Nel dettaglio, gli asset promossi dai 68 fondi Pir sono pari a 19,7 miliardi, in significativo aumento del 5,9% sul trimestre precedente, grazie all’andamento positivo dei mercati. In termini di masse il leader dei Piani individuali di risparmio si conferma Banca Mediolanum, con una market share del 21,3%, seguito da Intesa Sanpaolo (20,6%), Amundi (15%), Arca (12%) e Anima (10%).
In termini di singole categorie, è leggermente aumentata l’incidenza sul totale della raccolta dei prodotti azionari al 29%, dal 28% del periodo gennaio-marzo, mentre ripiegano leggermente i bilanciati, al 44% dal 45%, e i fondi flessibili, al 27% dal 26%. Da segnalare, poi, che sempre stando ai dati Assogestioni anche i Pir alternativi hanno registrato flussi in entrata per 349 milioni.

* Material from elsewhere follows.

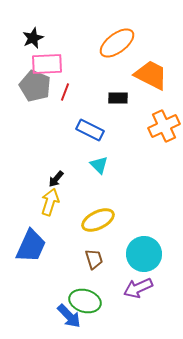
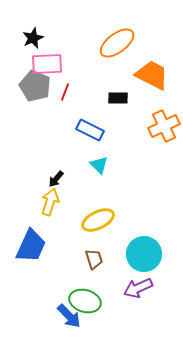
orange trapezoid: moved 1 px right
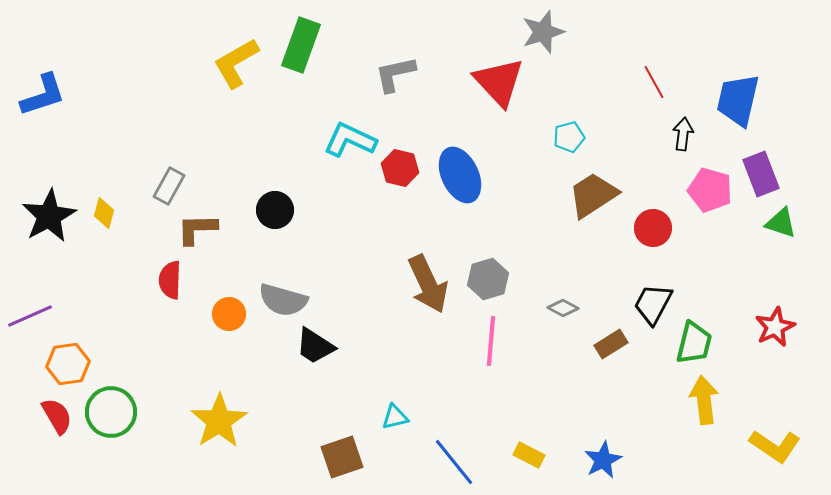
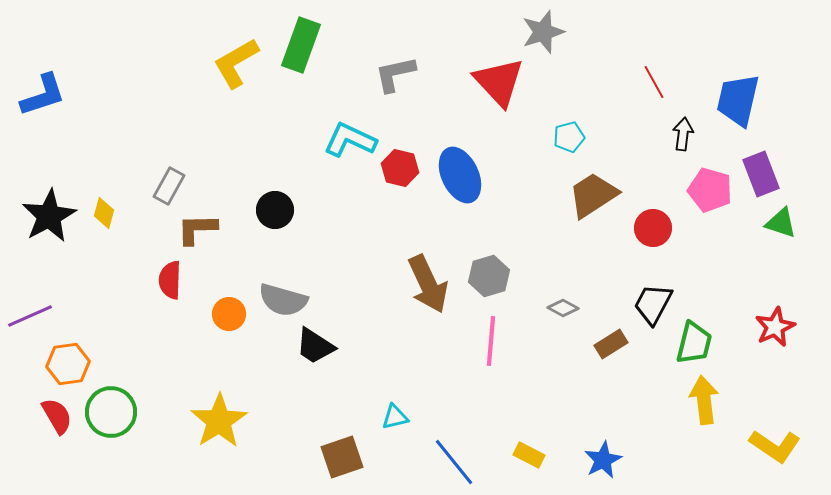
gray hexagon at (488, 279): moved 1 px right, 3 px up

Numeri positivi insomma, che fanno prevedere agli analisti di Equita un 2021 in crescita. Per i Pir tradizionali la stima degli esperti è infatti di una raccolta netta di circa 500 milioni, mentre per quelli alternativi, sui quali la Legge di Bilancio ha introdotto ulteriori benefici fiscali, la previsione è di circa 2-3 miliardi all’anno, per raggiungere quota 10-15 miliardi di masse in cinque anni.
“A nostro avviso i Pir restano degli strumenti molto attraenti e vanno nella direzione di canalizzare il risparmio in partecipazioni che creino valore economico e sostenibile per le Pmi, sia quotate che non quotate, e per gli investitori”, afferma Luigi de Bellis, co-responsabile ufficio studi di Equita, secondo cui grazie alla combinazione Draghi-Recovery Plan, l’Italia è tra i Paesi più interessanti in cui investire al momento, anche alla luce di un profilo di rischio drasticamente migliorato, e ciò potrebbe portare un ritorno di capitali verso il nostro Paese, ancora poco detenuto nei portafogli degli investitori istituzionali.
“I Pir sono degli strumenti che investono sul mercato italiano, a nostro avviso tra i più promettenti nei prossimi anni – conclude de Bellis -. Gli strumenti, inoltre, continuano a registrare delle performance molto positive (ampiamente a doppia cifra da inizio anno, in media >+15%, e >+25% a 1 anno). Proprio sulle pmi italiane, anche grazie ai fondi in arrivo dal Pnrr, vediamo maggior valore, in particolare sui settori legati al digitale, alla transizione ecologica e alle infrastrutture”.